Kardeşim sadece bir ay hapishanede kalmıştı. Hapishane müdürü beni yanına çağırdığında: “Kardeşiniz ne konuşuyor ne yemek yiyor. Bu şartlar altında yani yürürlükte de geçtiği üzere onu bir kliniğe yatırmamız lazım. Biz böyle öngördük. Dilerseniz sizin klinikte. Normalde böyle bunu yapmam yasak Meryem Hanım. Ancak içimde bazı karışıklıklar var. Burdayken sizinle paylaşmak istiyorum. Kardeşinizi tehdit eden bir adam olduğunu öğrendik bir kişi sayesinde. Daha doğrusu telefon konuşmalarından. Avukatınız bunu biliyor. Ama bunu, mahkemede kanıtlarla gelsek bile bir şey yapılamaz. Çünkü kardeşiniz gerçekten çok hasta. Onu götürün,” dedi ve sadece tamam demekle yetindim.

….

Yanına gittim. Ve hiç beklemediğim bir karşılık verdi sarıldı ve ağlamaya başladı. Konuşmak istiyordu ama sözcükler o kadar ağırdı ki onun için bu kuvveti kendinde bulamadı. Bir defa gülümsedi ve içimdeki yangın sönüverdi.
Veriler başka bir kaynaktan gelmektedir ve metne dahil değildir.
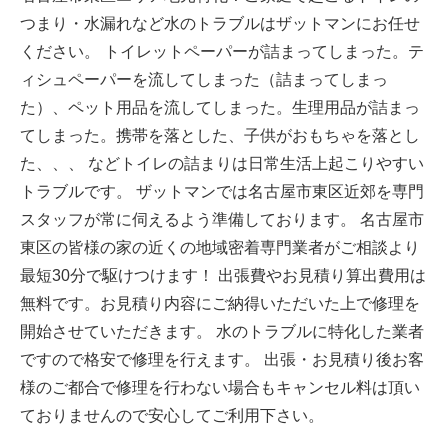
つまり・水漏れなど水のトラブルはザットマンにお任せ
ください。 トイレットペーパーが詰まってしまった。テ
ィシュペーパーを流してしまった（詰まってしまっ
た）、ペット用品を流してしまった。生理用品が詰まっ
てしまった。携帯を落とした、子供がおもちゃを落とし
た、、、 などトイレの詰まりは日常生活上起こりやすい
トラブルです。 ザットマンでは名古屋市東区近郊を専門
スタッフが常に伺えるよう準備しております。 名古屋市
東区の皆様の家の近くの地域密着専門業者がご相談より
最短30分で駆けつけます！ 出張費やお見積り算出費用は
無料です。お見積り内容にご納得いただいた上で修理を
開始させていただきます。 水のトラブルに特化した業者
ですので格安で修理を行えます。 出張・お見積り後お客
様のご都合で修理を行わない場合もキャンセル料は頂い
ておりませんので安心してご利用下さい。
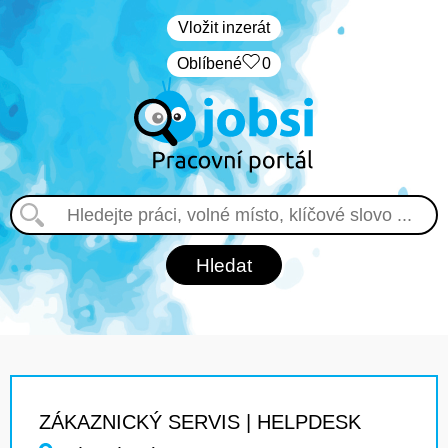
Vložit inzerát
Oblíbené
0
ZÁKAZNICKÝ SERVIS | HELPDESK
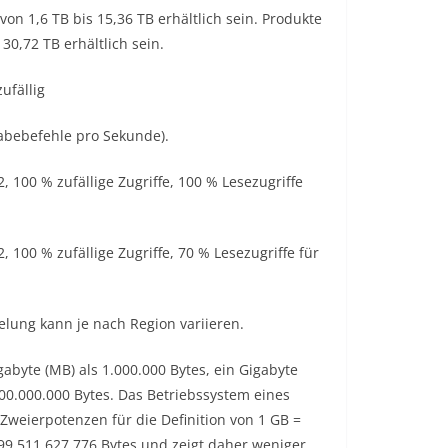
on 1,6 TB bis 15,36 TB erhältlich sein. Produkte
30,72 TB erhältlich sein.
ufällig
gabebefehle pro Sekunde).
, 100 % zufällige Zugriffe, 100 % Lesezugriffe
, 100 % zufällige Zugriffe, 70 % Lesezugriffe für
elung kann je nach Region variieren.
gabyte (MB) als 1.000.000 Bytes, ein Gigabyte
.000.000.000 Bytes. Das Betriebssystem eines
Zweierpotenzen für die Definition von 1 GB =
099.511.627.776 Bytes und zeigt daher weniger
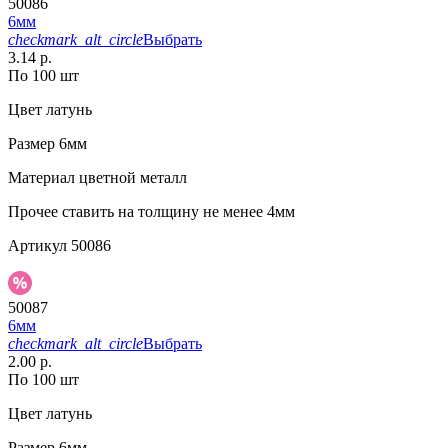
50086
6мм
checkmark_alt_circle
Выбрать
3.14 р.
По 100 шт
Цвет
латунь
Размер
6мм
Материал
цветной металл
Прочее
ставить на толщину не менее 4мм
Артикул
50086
50087
6мм
checkmark_alt_circle
Выбрать
2.00 р.
По 100 шт
Цвет
латунь
Размер
6мм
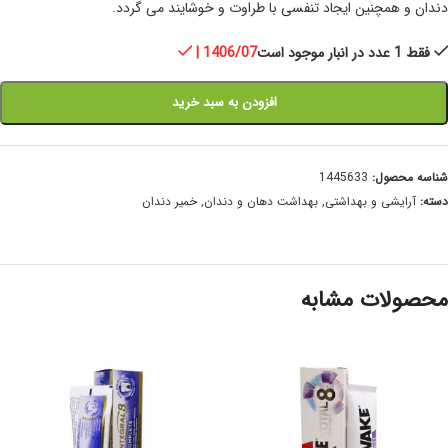
دندان و همچنین ایجاد تنفسی با طراوت و خوشایند می گردد.
فقط 1 عدد در انبار موجود است
| 1406/07
افزودن به سبد خرید
شناسه محصول:
1445633
دسته:
آرایشی و بهداشتی
,
بهداشت دهان و دندان
,
خمیر دندان
محصولات مشابه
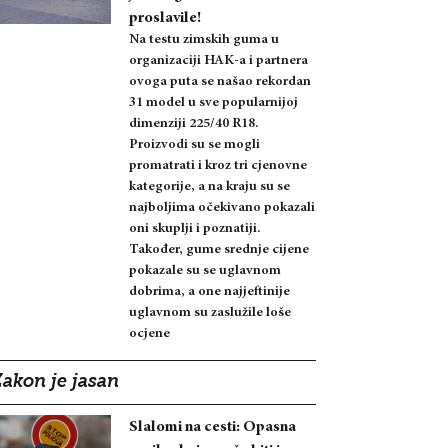
proslavile!
Na testu zimskih guma u
organizaciji HAK-a i partnera
ovoga puta se našao rekordan
31 model u sve popularnijoj
dimenziji 225/40 R18.
Proizvodi su se mogli
promatrati i kroz tri cjenovne
kategorije, a na kraju su se
najboljima očekivano pokazali
oni skuplji i poznatiji.
Također, gume srednje cijene
pokazale su se uglavnom
dobrima, a one najjeftinije
uglavnom su zaslužile loše
ocjene
Zakon je jasan
Slalomi na cesti: Opasna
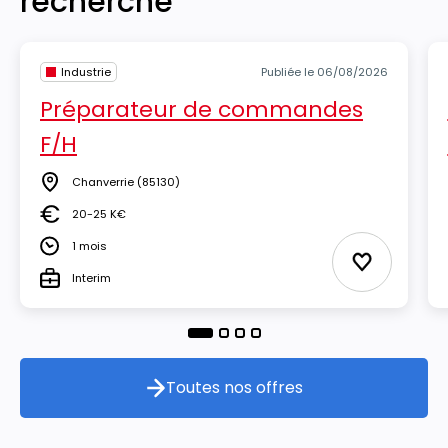
recherche
Industrie
Publiée le 06/08/2026
Préparateur de commandes
F/H
Chanverrie
(85130)
Lieu
20-25 K€
Salaire
1 mois
Durée
Ajouter aux
Interim
Type
Toutes nos offres
Toutes nos offres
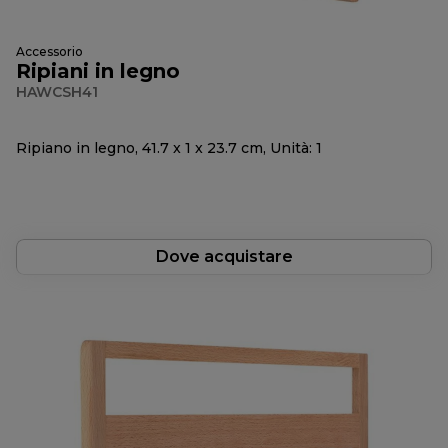
Accessorio
Ripiani in legno
HAWCSH41
Ripiano in legno, 41.7 x 1 x 23.7 cm, Unità: 1
Dove acquistare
Yanında ağlamamak için kendimi zor tutmuştum. Bu güçlü yanım beni bazen yoruyordu. İlacını verdim, sarılmak istedim ama bu sefer itekledi. Çıktım odadan. Melikeyi karşımda buldum. Melike ağlamaya başladı.

“Lütfen Melike yapma”,diye ona sitem ettim.

Gün geçmiyordu. Zihnim sarmaşık gibiydi. Birden odamdan acilen çağırıldım. “Bir hasta var gelmeniz lazım acil,” dedi asistanım. Koşar adımlarla takip ettim onu. Erkek koğuşuna yeni gelen bir hasta kriz geçiriyordu ama bu krizi sanki kendisi yapıyormuş gibi düşündüm. Ve öyle de oldu. Hastaya bir sakinleştirici vermesini söyledim hemşireye ve ayrıldım ordan.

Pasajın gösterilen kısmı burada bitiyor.